Laura takes a break from making dinner.


Laura watches the sun set.


Laura chillin’ in the sunset.


View from the fire lookout


Just looking out away from the sunset.

There was no bear spray in the kitchen, and it felt wonderful to use the incinerating toilet.

Later, Laura inspected the stairs and pointed at some little white hairs scattered everywhere among claw marks.

“Whatever it was, it must come here often.”

We had a breakfast of scrambled eggs, avocado, and cheese at the picnic table, looking out over Arapaho Forest.

“But where is the bear spray?” Laura wondered.

We packed our things, cleaned the lookout – emptied the ashes from the incinerating toilet, cleaned the dishes, swept the kitchen, signed the visitor log – and headed back down the path. Our bear spray was there at the lookout sign, where we’d gotten so excited taking photos that we’d left it there all night.

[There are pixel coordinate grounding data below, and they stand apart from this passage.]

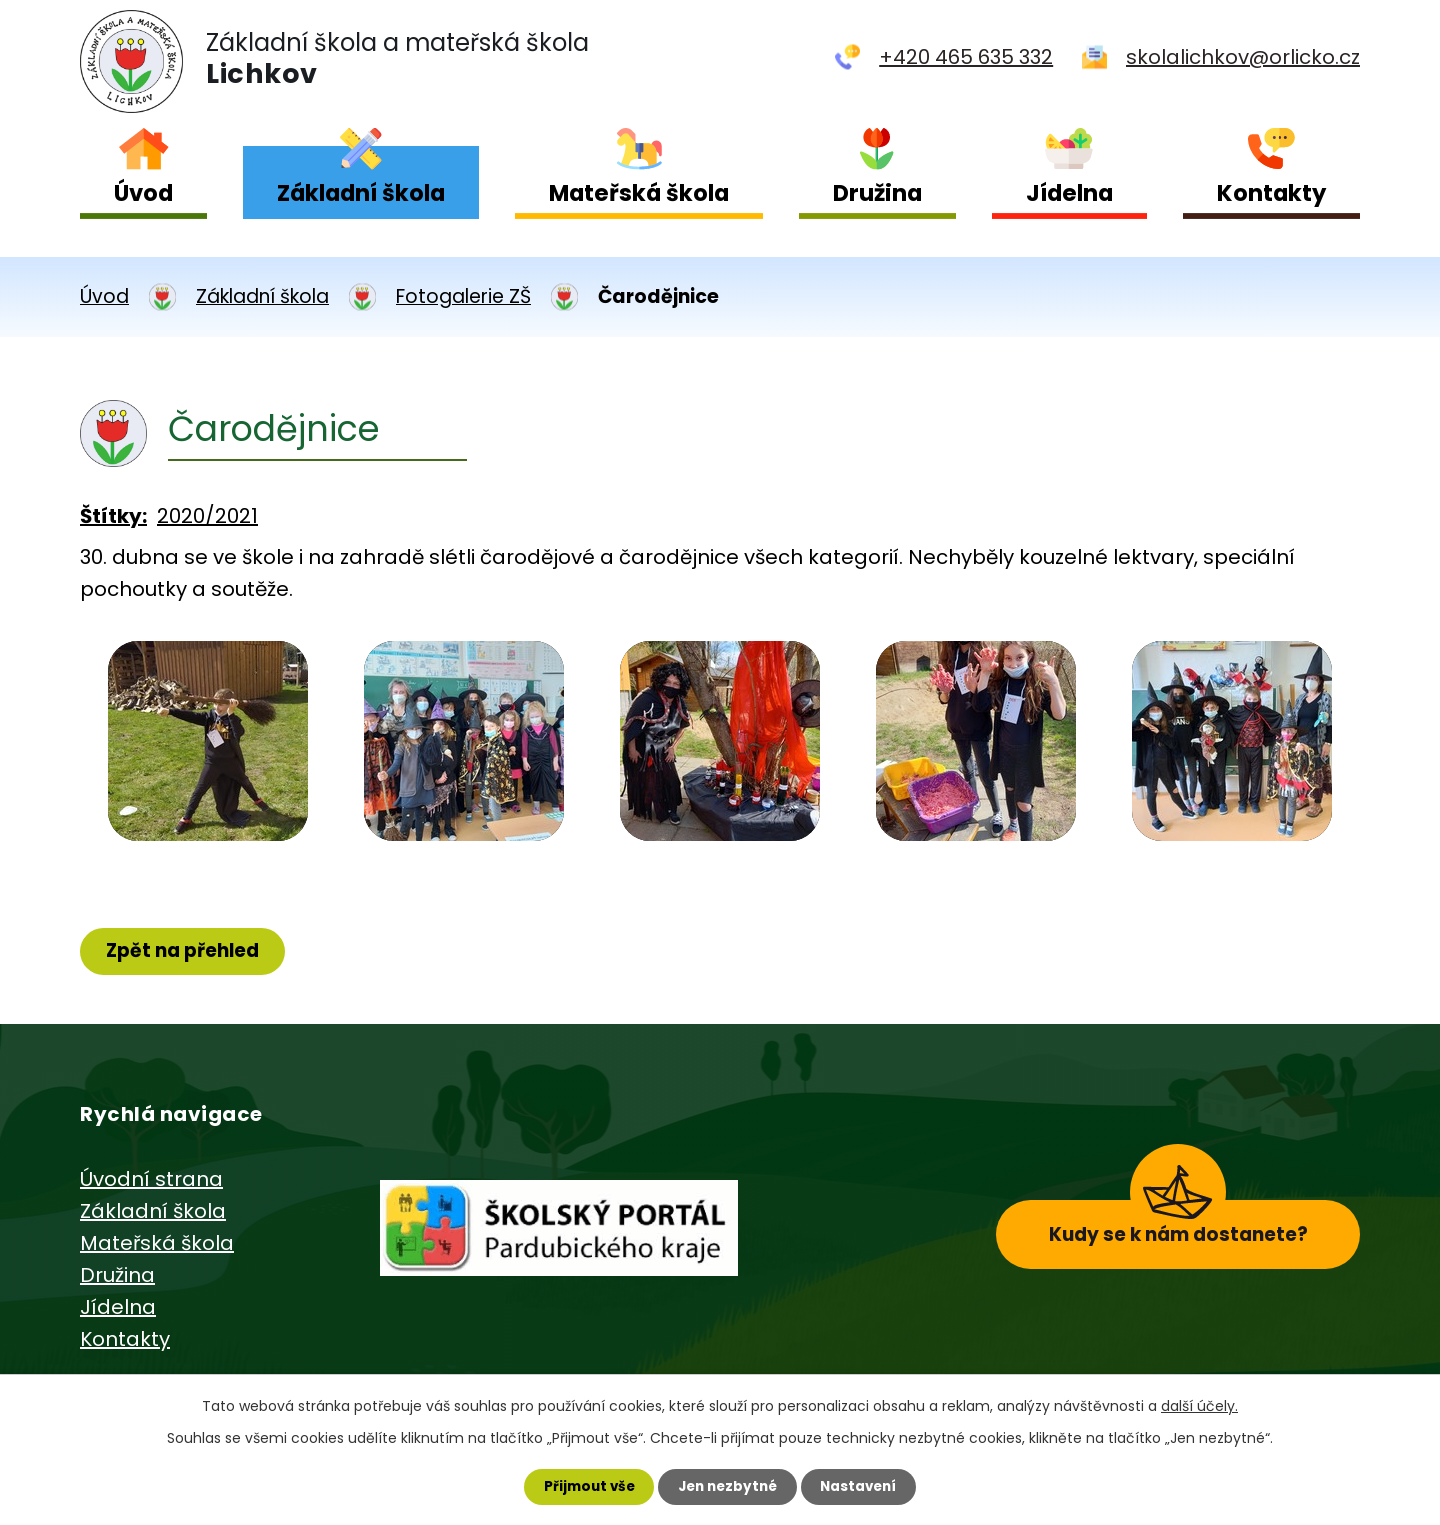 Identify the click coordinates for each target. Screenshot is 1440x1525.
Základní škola (361, 193)
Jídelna (1069, 193)
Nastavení (864, 1486)
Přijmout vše (583, 1486)
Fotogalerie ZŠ (463, 296)
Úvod (143, 193)
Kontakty (1271, 193)
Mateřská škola (639, 193)
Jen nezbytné (727, 1486)
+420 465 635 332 (966, 57)
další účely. (1199, 1404)
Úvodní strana (151, 1181)
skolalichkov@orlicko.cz (1243, 57)
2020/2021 (207, 516)
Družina (877, 193)
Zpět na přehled (187, 951)
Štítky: (113, 516) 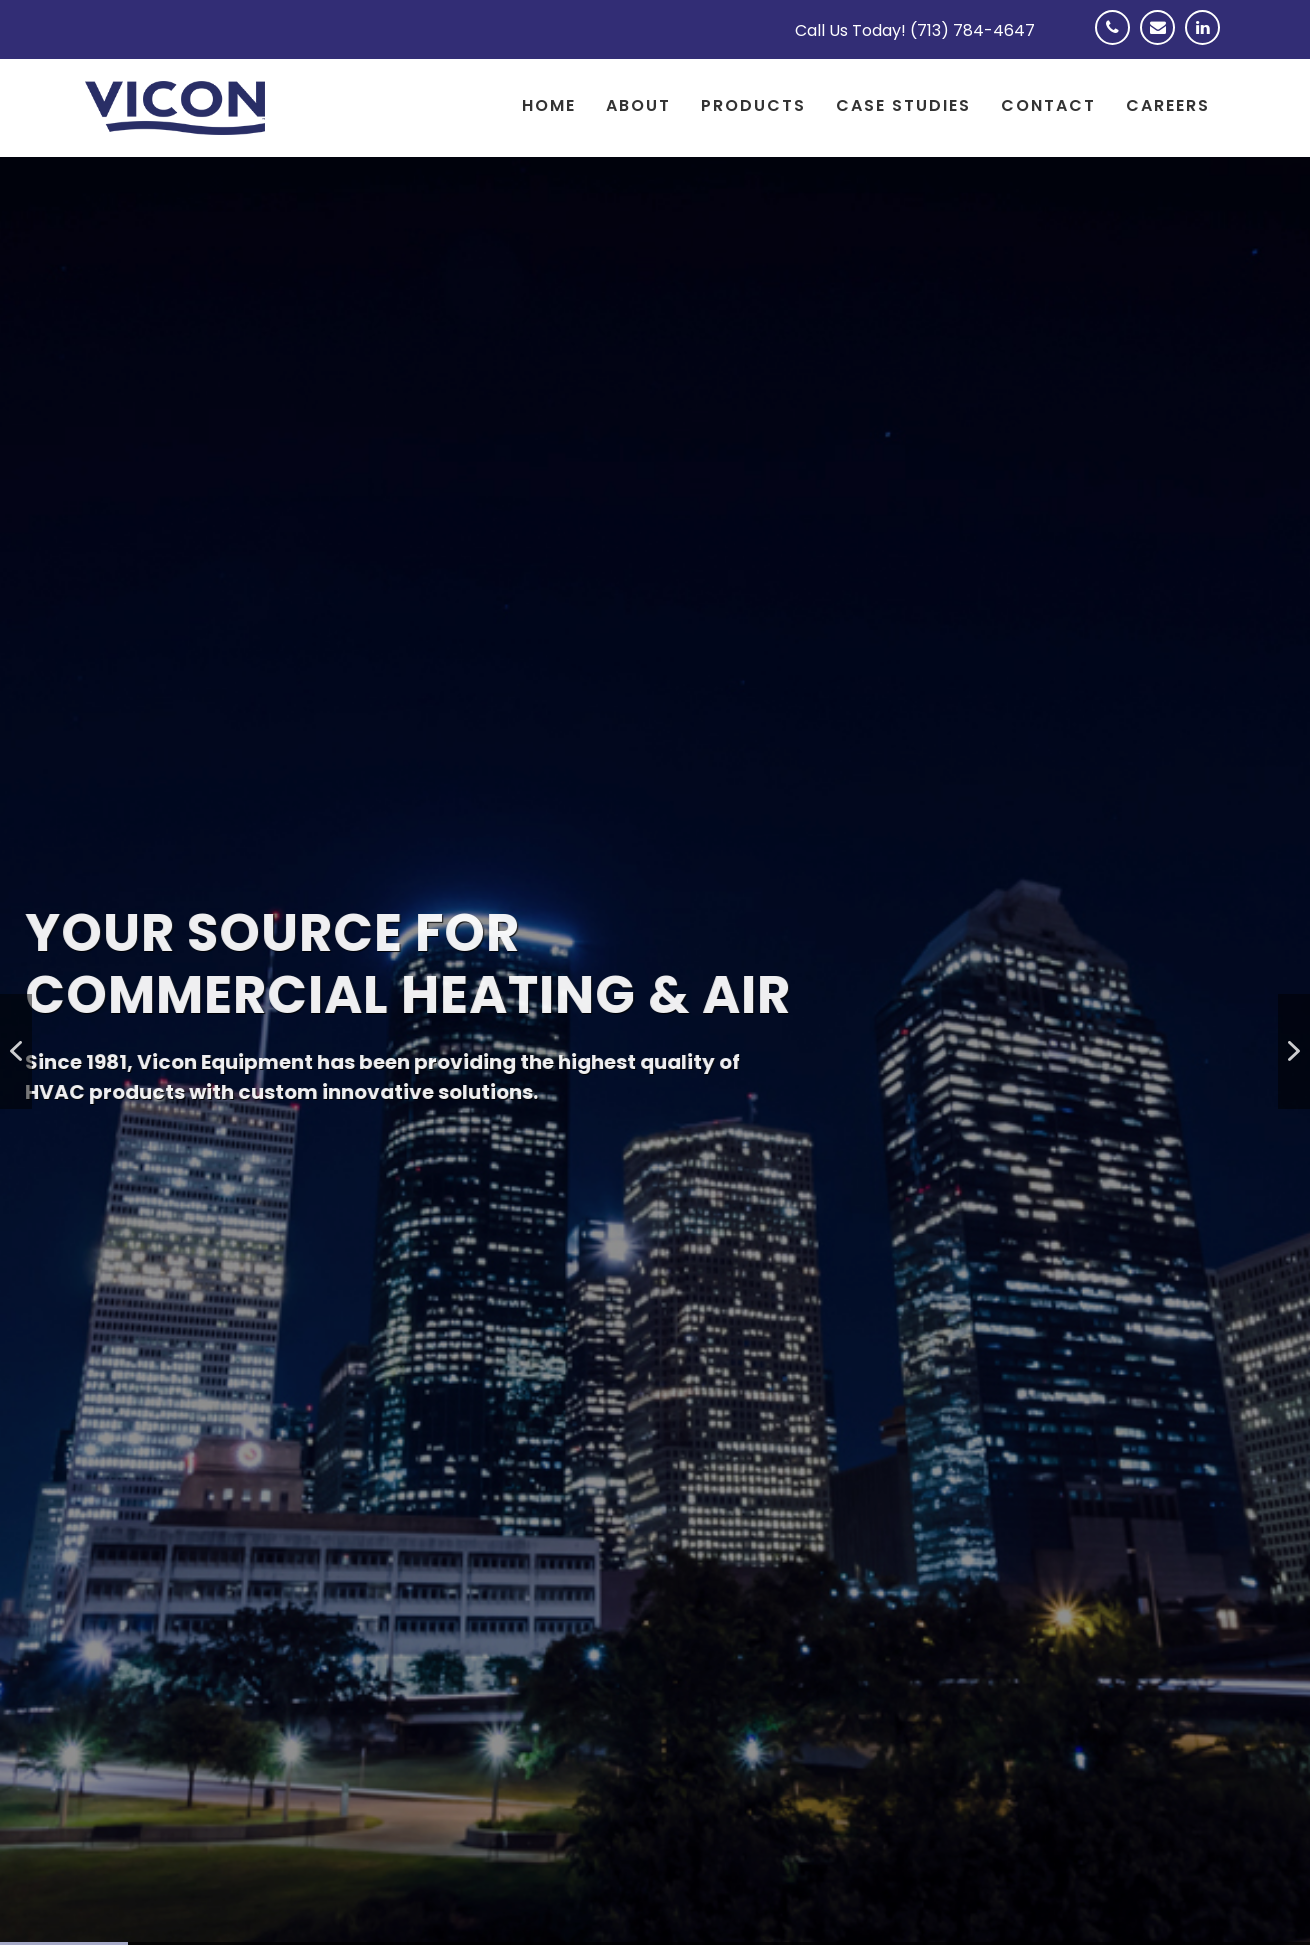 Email (1162, 40)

Back at the van, we loaded our things and got ready to head back. The plan was to drop me at the airport, where I’d pick up a $150 rental car, drive up to Fort Collins, grab Holly, and drive another hour north to another lookout in Wyoming, sleep there, leave at 6am and drive back to the airport in time for my flight.

Only the van wouldn’t start at elevation. Laura expertly worked the ignition to get it to start, but by the time we got off the mountain, it was well past my rental pick-up time. It was with a heavy heart that I cancelled on Holly, but the joy at knowing I’d get a good night’s sleep in Denver helped me feel a little better.

My goal for next year is to sleep in a fire lookout and not think that a marmot is a murderer.


Breakfast with a view of Arapaho forest.